High Sensitivity in InGaN UV Sensor by Development of CaF2 Insulation Layer

2011.03.04


National Institute for Materials Science

The NIMS Sensor Materials Center succeeded in the development of a detector for ultraviolet light in the A range (UVA; wavelength: 320-400 nm), which occupies 95% of the UV spectrum, satisfying both high sensitivity and fast response.

Abstract

  1. A research group headed by Dr. Masatomo Sumiya, Principal Researcher, and Researcher Liwen Sang of the Sensor Materials Center (Managing Director: Hajime Haneda), National Institute for Materials Science (President: Sukekatsu Ushioda), succeeded in developing a detector for the ultraviolet-A range (UVA; wavelength; 320-400 nm), which occupies 95% of the UV spectrum. The new device, which satisfies both high sensitivity and fast response, was developed by inserting calcium fluoride (CaF2), which is an insulator between a group III-V nitride thin film and a Schottky metal electrode.
  2. Group III-V nitride thin films have the feature of enabling selection of the UV wavelength being detected by controlling the mixed crystal ratio of group III elements (Al, Ga, In).

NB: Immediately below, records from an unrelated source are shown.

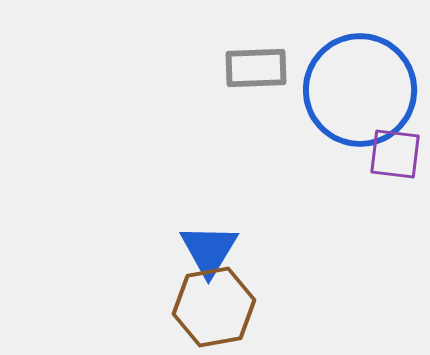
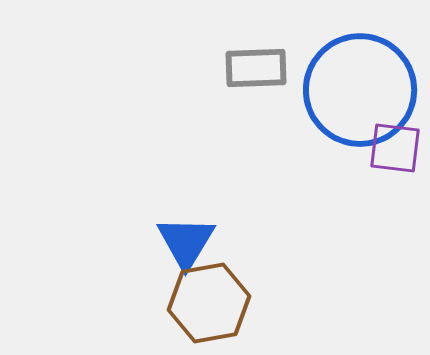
purple square: moved 6 px up
blue triangle: moved 23 px left, 8 px up
brown hexagon: moved 5 px left, 4 px up
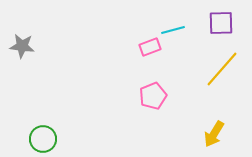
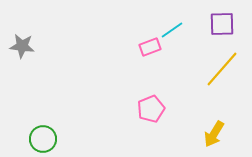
purple square: moved 1 px right, 1 px down
cyan line: moved 1 px left; rotated 20 degrees counterclockwise
pink pentagon: moved 2 px left, 13 px down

InGaN thin films are suitable for the detection of UVA. However, due to their high dislocation density and residual carrier concentration, they have the problems of increased leakage current and continuing photoelectric current after irradiation, which had made it difficult to develop UV sensors which simultaneously satisfied a high sensitivity difference for UV and visible light and fast response. In devices which used Si as the UVA detector up to the present, low sensitivity due to small bandgap had been a problem.
  3. In this research and development, the NIMS group created a UVA detection device with a metal-semiconductor-metal (MSM) structure, in which a Schottky electrode (Ni (20 nm) / Au (20 nm)) was formed in a comb-like shape on the surface of an InGaN thin film grown by the metal organic chemical vapor deposition (MOCVD) method. By inserting CaF2 , which was fabricated by sputtering, 5 nm between the electrode and the InGaN film, it was possible to realize a low leakage current (<1.4 x 10-7A @ -5V) and high photosensitivity. Although a variety of wide gap materials such as SiO2, Si3N4, p-GaN, etc. had been tested as an insulation layer, none displayed a high insulating property like that of CaF2.
  4. The InGaN thin film MSM-type UVA detector with inserted CaF2 has a six-order detection sensitivity difference for UV and visible light and provides unprecedentedly high performance. The device displays 10.4 A/W sensitivity (gain: 40) for 338 nm UV at a 2V bias and a millisecond response speed, realizing an approximate six-fold improvement in sensitivity and ten-fold improvement in the detection limit. Although it is still necessary to clarify the role of CaF2, the high response speed of the new device suggests that the interface level is reduced by this material.
  5. The new device can be used in environmental monitoring of UVA, which easily passes through glass windows and is a cause of stains over extended time periods. Because InGaN and CaF2 are both wide bandgap materials, use in high temperature environments is expected.
  6. This research achievement will be reported in the scientific journal "Applied Physics Letters" on March 7.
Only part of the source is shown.